Information shown:
· · ·

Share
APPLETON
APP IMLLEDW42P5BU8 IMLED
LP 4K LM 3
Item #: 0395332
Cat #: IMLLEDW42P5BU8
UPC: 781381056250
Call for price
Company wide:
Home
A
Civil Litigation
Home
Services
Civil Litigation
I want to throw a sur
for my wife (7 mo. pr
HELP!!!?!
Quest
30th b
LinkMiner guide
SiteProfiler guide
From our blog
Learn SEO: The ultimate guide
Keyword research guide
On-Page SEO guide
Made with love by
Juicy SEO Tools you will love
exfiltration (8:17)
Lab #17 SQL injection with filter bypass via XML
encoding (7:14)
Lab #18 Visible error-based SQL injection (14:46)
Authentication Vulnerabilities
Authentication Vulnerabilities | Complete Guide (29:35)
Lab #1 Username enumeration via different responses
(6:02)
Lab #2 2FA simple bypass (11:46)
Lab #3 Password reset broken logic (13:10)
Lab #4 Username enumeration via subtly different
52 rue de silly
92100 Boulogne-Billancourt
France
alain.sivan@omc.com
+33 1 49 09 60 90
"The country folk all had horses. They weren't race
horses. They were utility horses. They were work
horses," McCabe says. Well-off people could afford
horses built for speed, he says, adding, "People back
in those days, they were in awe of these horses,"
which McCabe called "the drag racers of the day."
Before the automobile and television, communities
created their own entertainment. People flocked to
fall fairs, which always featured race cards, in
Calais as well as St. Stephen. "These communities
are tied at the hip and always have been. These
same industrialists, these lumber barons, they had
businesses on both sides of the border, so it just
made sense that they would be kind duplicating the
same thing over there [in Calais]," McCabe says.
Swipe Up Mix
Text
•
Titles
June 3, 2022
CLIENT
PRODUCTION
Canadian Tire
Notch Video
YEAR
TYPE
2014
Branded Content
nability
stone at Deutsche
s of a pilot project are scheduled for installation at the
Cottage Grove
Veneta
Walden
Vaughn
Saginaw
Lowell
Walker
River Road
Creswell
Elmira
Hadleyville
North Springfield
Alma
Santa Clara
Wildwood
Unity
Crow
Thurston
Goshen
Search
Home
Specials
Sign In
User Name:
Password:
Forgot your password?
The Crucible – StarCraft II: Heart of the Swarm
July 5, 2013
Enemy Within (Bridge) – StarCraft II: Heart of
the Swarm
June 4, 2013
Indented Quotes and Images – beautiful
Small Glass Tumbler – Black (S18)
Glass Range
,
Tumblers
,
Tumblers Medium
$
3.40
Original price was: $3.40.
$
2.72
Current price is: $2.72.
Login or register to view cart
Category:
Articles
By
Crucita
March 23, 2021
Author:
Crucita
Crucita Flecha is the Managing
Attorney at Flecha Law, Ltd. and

· · ·

Assignment: Search the entries for the word "McCabe". Copy every line where it occurs.

Expected answer:
horses," McCabe says. Well-off people could afford
which McCabe called "the drag racers of the day."
same thing over there [in Calais]," McCabe says.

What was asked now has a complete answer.